Seperti yang dikatakan MI (43), warga yang tinggal di depan ponpes di Kecamatan Ngoro, Jombang itu. Selama ini dia menilai Kiai S selaku pimpinan pesantren, tertutup dengan masyarakat yang tinggal di sekitarnya.
"Warga sudah dengar semua kasusnya. Saya tidak kaget, biasa saja, memang sudah kelakuannya," kata MI kepada wartawan di rumahnya, Selasa (16/2/2021).
Hal senada dikatakan Kepala Desa setempat, Suhartana. Selain tertutup, pimpinan ponpes itu juga tidak pernah berkoordinasi dengan pemerintah desa setempat. Selama ini, masyarakat juga tidak pernah diundang ke pengajian di pondok tersebut.
"Pondok itu tertutup. Muridnya banyak yang dari luar Jombang. Jumlah muridnya saja saya tidak tahu. Dia (Kiai S) itu tidak ada kontribusi sama sekali ke desa," terangnya.
Suhartana menyayangkan, Kiai S juga tidak pernah berkoordinasi dengan pemerintah desa terkait kegiatan belajar mengajar selama pandemi COVID-19. Padahal, banyak santri yang berasal dari luar Kabupaten Jombang.
"Seharusnya laporan, ini tidak ada laporan sama sekali. Kalau saya ditegur Camat ya, saya persilakan ke pondoknya, saya antarkan," ungkapnya.
Terbongkarnya kasus pencabulan dan persetubuhan yang dilakukan Kiai S terhadap para santriwatinya juga tidak mengagetkan Suhartana. "Saya tidak kaget, itu urusan dia sendiri, pribadi dia sendiri. Gini, pondok itu saya menganggapnya bukan pondok. Dia (Kiai S) bagi saya bukan kiai," tambahnya.
Modus tersangka salah satunya dengan membangunkan korban pada tengah malam untuk menunaikan salat tahajud. Setelah korban salat, Kiai S lantas mencabuli korban di kamar asrama putri.
Selain itu, Kiai S juga mencekoki korban dengan doktrin yang menyimpang agar santriwati tersebut bersedia disetubuhi. Ia menyebut alat kelamin perempuan adalah jalan yang mulia karena menjadi jalan lahirnya para pemimpin. Sehingga berhubungan layaknya suami istri adalah perbuatan yang mulia.
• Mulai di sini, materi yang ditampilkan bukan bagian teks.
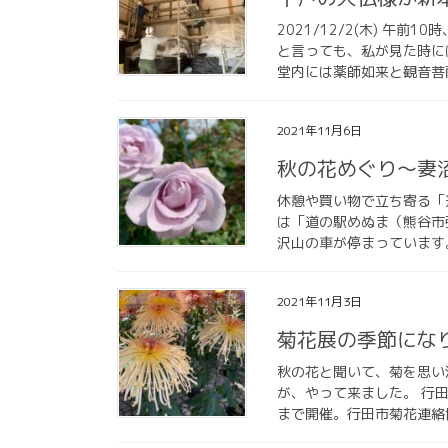
2021/12/2(木) 午
と言っても、私が見た時に
堂内には薬師如来と観音菩薩
2021年11月6日
秋の花めぐり〜妻
休憩や買い物で立ち寄る「
は「道の駅めぬま（熊谷市
沢山の車が停まっています。
2021年11月3日
菊花展の季節にな
秋の花と聞いて、菊を思い
が、やって来ました。 行田
まで開催。行田市菊花連絡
Dalam kasus pencabulan dan persetubuhan tersebut, Kiai S ditahan di Rutan Polres Jombang sejak Selasa (9/2) malam. Dia disangka dengan Pasal berlapis. Yakni Pasal 76E juncto Pasal 82 ayat (1) dan (2) dan Pasal 76D juncto Pasal 81 ayat (2) dan (3) UU RI Nomor 35 Tahun 2014 tentang Perlindungan Anak. Ancaman hukuman maksimal 15 tahun penjara sudah menantinya.